### Exercise prompt
In your reply, repeat the full listing exactly and leave each picture out.

* * * * *

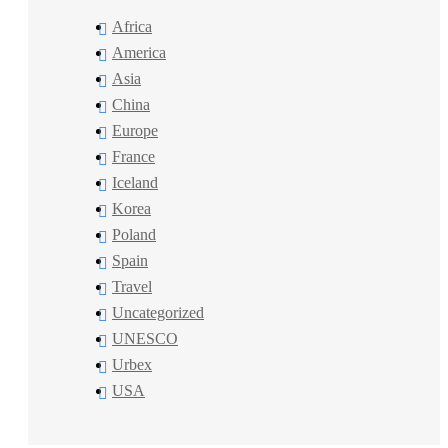
Africa
America
Asia
China
Europe
France
Iceland
Korea
Poland
Spain
Travel
Uncategorized
UNESCO
Urbex
USA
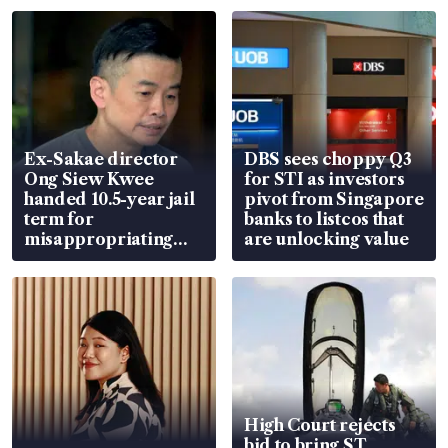
Ex-Sakae director
DBS sees choppy Q3
Ong Siew Kwee
for STI as investors
handed 10.5-year jail
pivot from Singapore
term for
banks to listcos that
misappropriating
are unlocking value
S$15.8 million, lying
in court
High Court rejects
bid to bring ST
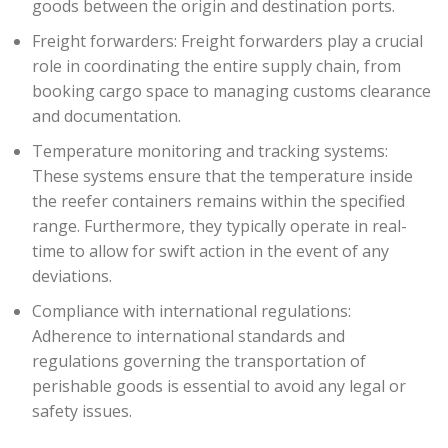
goods between the origin and destination ports.
Freight forwarders: Freight forwarders play a crucial
role in coordinating the entire supply chain, from
booking cargo space to managing customs clearance
and documentation.
Temperature monitoring and tracking systems:
These systems ensure that the temperature inside
the reefer containers remains within the specified
range. Furthermore, they typically operate in real-
time to allow for swift action in the event of any
deviations.
Compliance with international regulations:
Adherence to international standards and
regulations governing the transportation of
perishable goods is essential to avoid any legal or
safety issues.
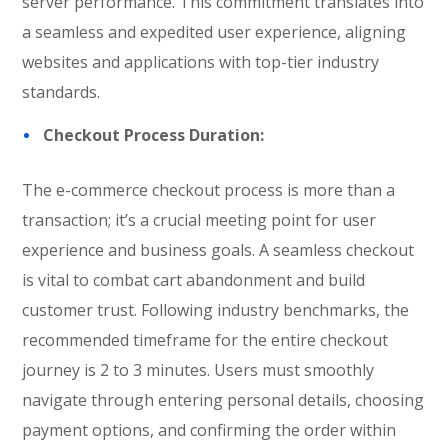
server performance. This commitment translates into
a seamless and expedited user experience, aligning
websites and applications with top-tier industry
standards.
Checkout Process Duration:
The e-commerce checkout process is more than a
transaction; it’s a crucial meeting point for user
experience and business goals. A seamless checkout
is vital to combat cart abandonment and build
customer trust. Following industry benchmarks, the
recommended timeframe for the entire checkout
journey is 2 to 3 minutes. Users must smoothly
navigate through entering personal details, choosing
payment options, and confirming the order within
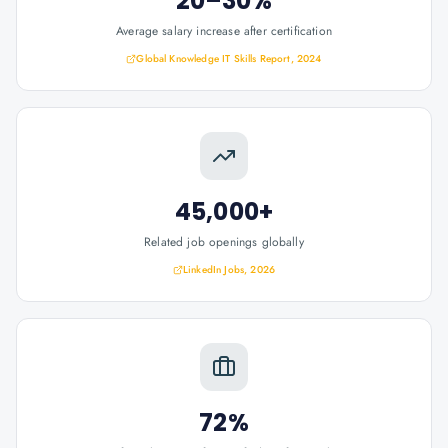
20–30%
Average salary increase after certification
Global Knowledge IT Skills Report, 2024
45,000+
Related job openings globally
LinkedIn Jobs, 2026
72%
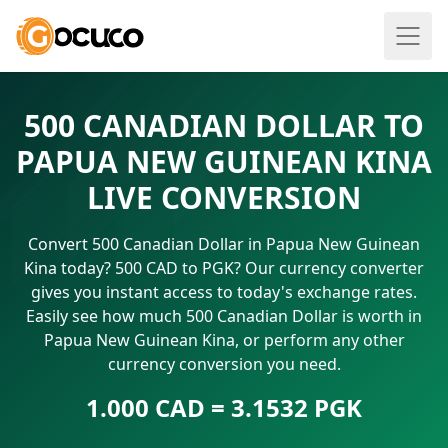
500 CANADIAN DOLLAR TO
PAPUA NEW GUINEAN KINA
LIVE CONVERSION
Convert 500 Canadian Dollar in Papua New Guinean
Kina today? 500 CAD to PGK? Our currency converter
gives you instant access to today's exchange rates.
Easily see how much 500 Canadian Dollar is worth in
Papua New Guinean Kina, or perform any other
currency conversion you need.
1.000 CAD = 3.1532 PGK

* * * * *

### Your response
Africa
America
Asia
China
Europe
France
Iceland
Korea
Poland
Spain
Travel
Uncategorized
UNESCO
Urbex
USA
Ex-Sakae director
DBS sees choppy Q3
Ong Siew Kwee
for STI as investors
handed 10.5-year jail
pivot from Singapore
term for
banks to listcos that
misappropriating
are unlocking value
S$15.8 million, lying
in court
High Court rejects
bid to bring ST
goods between the origin and destination ports.
Freight forwarders: Freight forwarders play a crucial
role in coordinating the entire supply chain, from
booking cargo space to managing customs clearance
and documentation.
Temperature monitoring and tracking systems:
These systems ensure that the temperature inside
the reefer containers remains within the specified
range. Furthermore, they typically operate in real-
time to allow for swift action in the event of any
deviations.
Compliance with international regulations:
Adherence to international standards and
regulations governing the transportation of
perishable goods is essential to avoid any legal or
safety issues.
server performance. This commitment translates into
a seamless and expedited user experience, aligning
websites and applications with top-tier industry
standards.
Checkout Process Duration:
The e-commerce checkout process is more than a
transaction; it’s a crucial meeting point for user
experience and business goals. A seamless checkout
is vital to combat cart abandonment and build
customer trust. Following industry benchmarks, the
recommended timeframe for the entire checkout
journey is 2 to 3 minutes. Users must smoothly
navigate through entering personal details, choosing
payment options, and confirming the order within
20–30%
Average salary increase after certification
Global Knowledge IT Skills Report, 2024
45,000+
Related job openings globally
LinkedIn Jobs, 2026
72%
500 CANADIAN DOLLAR TO
PAPUA NEW GUINEAN KINA
LIVE CONVERSION
Convert 500 Canadian Dollar in Papua New Guinean
Kina today? 500 CAD to PGK? Our currency converter
gives you instant access to today's exchange rates.
Easily see how much 500 Canadian Dollar is worth in
Papua New Guinean Kina, or perform any other
currency conversion you need.
1.000 CAD = 3.1532 PGK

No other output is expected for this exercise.